The table below lists weighted voting intentions from opinion polls in reverse chronological order, showing the most recent first and using the dates when the survey fieldwork was done, as opposed to the date of publication.

| Pollster | Fieldwork date | Sample size | In favor | Against | Don't know | Lead |
|---|---|---|---|---|---|---|
| Cadem | 8–10 November 2023 | 710 | 32% | 50% | 18% | −18 |
| Criteria | 2–6 November 2023 | 1,000 | 32% | 68% |  | −36 |
| Cadem | 13–15 September 2023 | 703 | 29% | 71% |  | −42 |

== Results ==
Chileans voted against the new constitution, with a turnout of just under 85%. This marked the second draft constitution to be rejected following a referendum, after the prior draft was defeated in 2022. This indicates a failure for both the left-wing and right-wing camps, who drafted the first and second proposals, respectively.

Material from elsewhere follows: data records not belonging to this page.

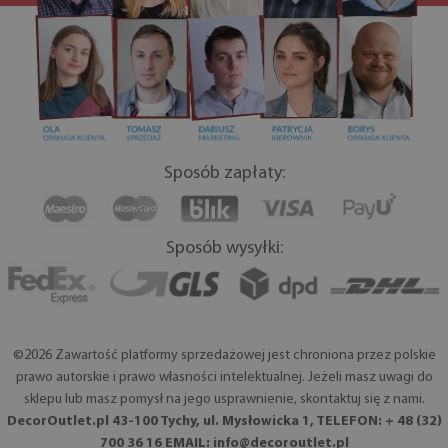
Sposób zapłaty:
Sposób wysyłki:
©2026 Zawartość platformy sprzedażowej jest chroniona przez polskie
prawo autorskie i prawo własności intelektualnej. Jeżeli masz uwagi do
sklepu lub masz pomysł na jego usprawnienie, skontaktuj się z nami.
DecorOutlet.pl 43-100 Tychy, ul. Mysłowicka 1, TELEFON: + 48 (32)
700 36 16 EMAIL:
info@decoroutlet.pl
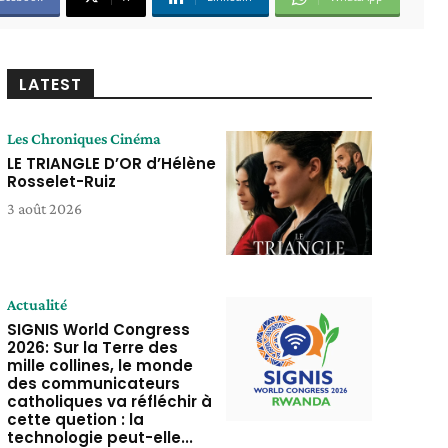
LATEST
Les Chroniques Cinéma
LE TRIANGLE D’OR d’Hélène
Rosselet-Ruiz
3 août 2026
Actualité
SIGNIS World Congress
2026: Sur la Terre des
mille collines, le monde
des communicateurs
catholiques va réfléchir à
cette quetion : la
technologie peut-elle...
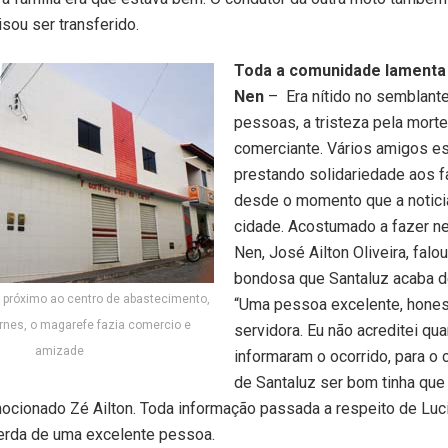
sou ser transferido.
Toda a comunidade lamenta
Nen
– Era nítido no semblant
pessoas, a tristeza pela mort
comerciante. Vários amigos e
prestando solidariedade aos f
desde o momento que a notici
cidade. Acostumado a fazer n
Nen, José Ailton Oliveira, falou
bondosa que Santaluz acaba d
 próximo ao centro de abastecimento,
“Uma pessoa excelente, hones
nes, o magarefe fazia comercio e
servidora. Eu não acreditei q
amizade
informaram o ocorrido, para o 
de Santaluz ser bom tinha qu
ocionado Zé Ailton. Toda informação passada a respeito de Luci
erda de uma excelente pessoa.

Support for the "against" option was strongest in the central and northern parts of the country, while the "in favor" performed relatively better in the southern half of Chile, except in Magallanes Region.

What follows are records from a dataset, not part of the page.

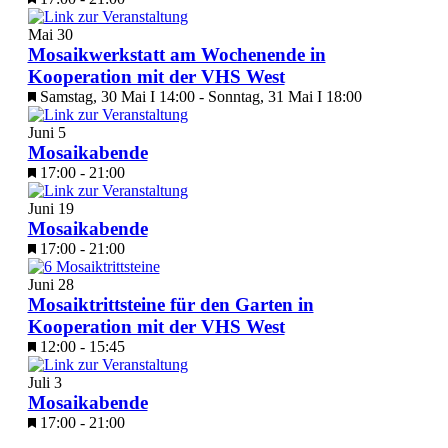
Mai
30
Mosaikwerkstatt am Wochenende in
Kooperation mit der VHS West
Samstag, 30 Mai I 14:00
-
Sonntag, 31 Mai I 18:00
Juni
5
Mosaikabende
17:00
-
21:00
Juni
19
Mosaikabende
17:00
-
21:00
Juni
28
Mosaiktrittsteine für den Garten in
Kooperation mit der VHS West
12:00
-
15:45
Juli
3
Mosaikabende
17:00
-
21:00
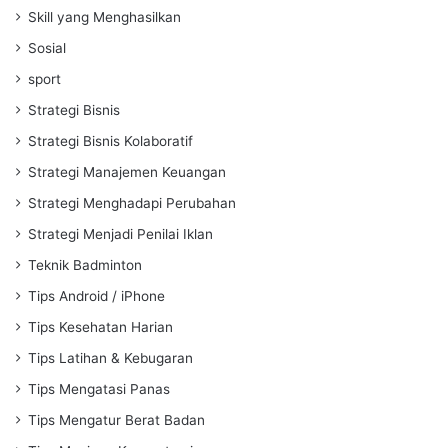
Skill yang Menghasilkan
Sosial
sport
Strategi Bisnis
Strategi Bisnis Kolaboratif
Strategi Manajemen Keuangan
Strategi Menghadapi Perubahan
Strategi Menjadi Penilai Iklan
Teknik Badminton
Tips Android / iPhone
Tips Kesehatan Harian
Tips Latihan & Kebugaran
Tips Mengatasi Panas
Tips Mengatur Berat Badan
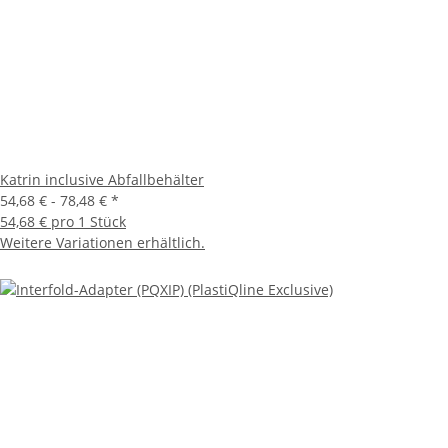
Katrin inclusive Abfallbehälter
54,68 € -
78,48 €
*
54,68 € pro 1 Stück
Weitere Variationen erhältlich.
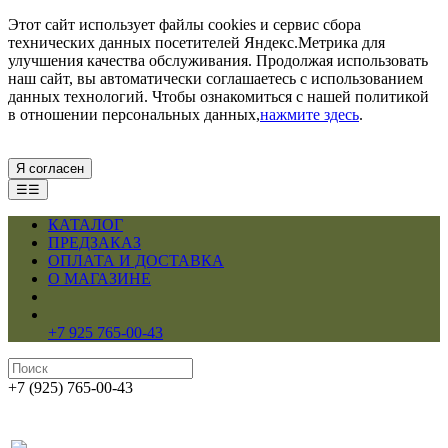
Этот сайт использует файлы cookies и сервис сбора
технических данных посетителей Яндекс.Метрика для
улучшения качества обслуживания. Продолжая использовать
наш сайт, вы автоматически соглашаетесь с использованием
данных технологий. Чтобы ознакомиться с нашей политикой
в отношении персональных данных,
нажмите здесь
.
Я согласен
☰☰
КАТАЛОГ
ПРЕДЗАКАЗ
ОПЛАТА И ДОСТАВКА
О МАГАЗИНЕ
+7 925 765-00-43
+7 (925) 765-00-43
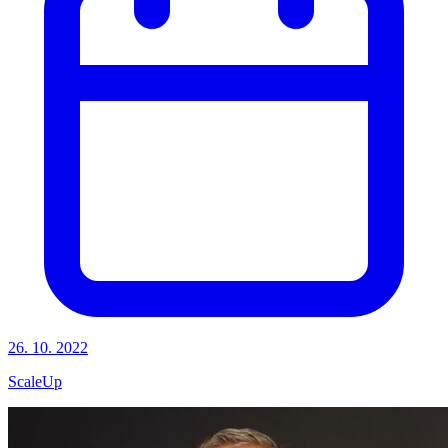
26. 10. 2022
ScaleUp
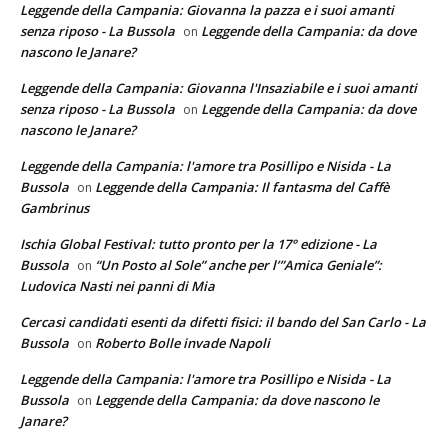
Leggende della Campania: Giovanna la pazza e i suoi amanti
senza riposo - La Bussola
Leggende della Campania: da dove
on
nascono le Janare?
Leggende della Campania: Giovanna l'Insaziabile e i suoi amanti
senza riposo - La Bussola
Leggende della Campania: da dove
on
nascono le Janare?
Leggende della Campania: l'amore tra Posillipo e Nisida - La
Bussola
Leggende della Campania: Il fantasma del Caffè
on
Gambrinus
Ischia Global Festival: tutto pronto per la 17° edizione - La
Bussola
“Un Posto al Sole” anche per l’”Amica Geniale”:
on
Ludovica Nasti nei panni di Mia
Cercasi candidati esenti da difetti fisici: il bando del San Carlo - La
Bussola
Roberto Bolle invade Napoli
on
Leggende della Campania: l'amore tra Posillipo e Nisida - La
Bussola
Leggende della Campania: da dove nascono le
on
Janare?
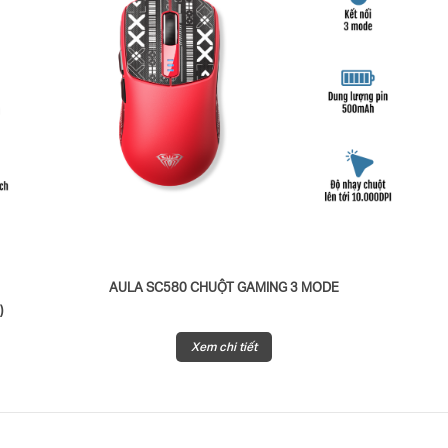
N
AULA SC580 CHUỘT GAMING 3 MODE
)
Xem chi tiết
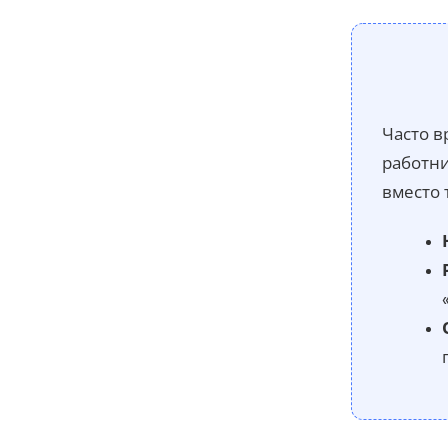
Часто в
работни
вместо 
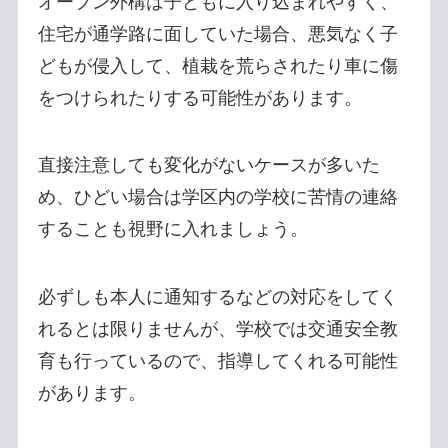
オープン外構は子どもに入り込まれやすく、
住宅が通学路に面していた場合、悪気なく子
どもが侵入して、植栽を荒らされたり車に傷
をつけられたりする可能性があります。
直接注意しても変化がないケースが多いた
め、ひどい場合は学区内の学校に苦情の連絡
することも視野に入れましょう。
必ずしも本人に通知するなどの対応をしてく
れるとは限りませんが、学校では交通安全教
育も行っているので、指導してくれる可能性
があります。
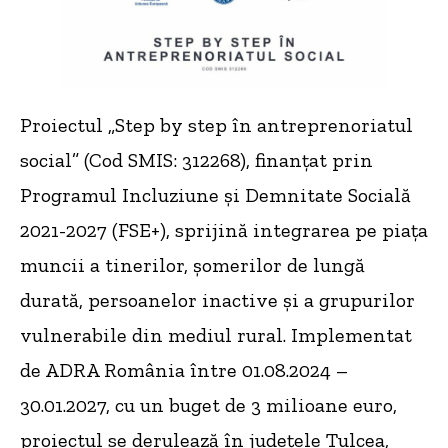
Proiectul „Step by step în antreprenoriatul
social” (Cod SMIS: 312268), finanțat prin
Programul Incluziune și Demnitate Socială
2021-2027 (FSE+), sprijină integrarea pe piața
muncii a tinerilor, șomerilor de lungă
durată, persoanelor inactive și a grupurilor
vulnerabile din mediul rural. Implementat
de ADRA România între 01.08.2024 –
30.01.2027, cu un buget de 3 milioane euro,
proiectul se derulează în județele Tulcea,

At a communal level the option "in favor" would have won if counting only communes with less than 10,000 inhabitants, while the "against" option had in general an increasing share of the vote in more populated communes, reaching 58% of the vote if counting only communes with more than 100,000 inhabitants.

The "against" vote was particularly strong among women under 34 years of age among which 70.1% voted against.

The voting pattern was similar to that of the second round of the 2021 Chilean general election with areas that voted mostly for Boric showing a stronger vote for the "against" option and areas that voted mostly for José Antonio Kast displaying relatively more votes for the "in favor" option.

2023 Chilean constitutional referendum
| Choice |  | Votes | % |
| For |  | 5,470,025 | 44.24 |
| Against |  | 6,894,287 | 55.76 |
| Total |  | 12,364,312 | 100.00 |
| Valid votes |  | 12,364,312 | 95.00 |
| Invalid votes |  | 480,730 | 3.69 |
| Blank votes |  | 169,921 | 1.31 |
| Total votes |  | 13,014,963 | 100.00 |
| Registered voters/turnout |  | 15,406,352 | 84.48 |
Source: Servicio Electoral de Chile

== Aftermath ==
President Boric stated that he would not seek a third referendum or constitutional convention.

Various politicians of the centre-right and right-wing parties Evópoli, National Renewal and Independent Democratic Union signed a letter in late December 2023 blaming "maximalism" on behalf of the hard-right Republican Party for the defeat of the new proposed constitutional text. Pundit Pablo Ortúzar interpreted the result as a left-wing "vengeance" for the 2022 Chilean constitutional referendum aided by a "dirty campaign".

Within Social Convergence, President Boric's party, there were calls to move into a political "offensive" following the success of the "against" option they had supported.

Pundit Daniel Mansuy interpreted the result a defeat for the Chilean "political class" in general and more in particular for the Republican Party.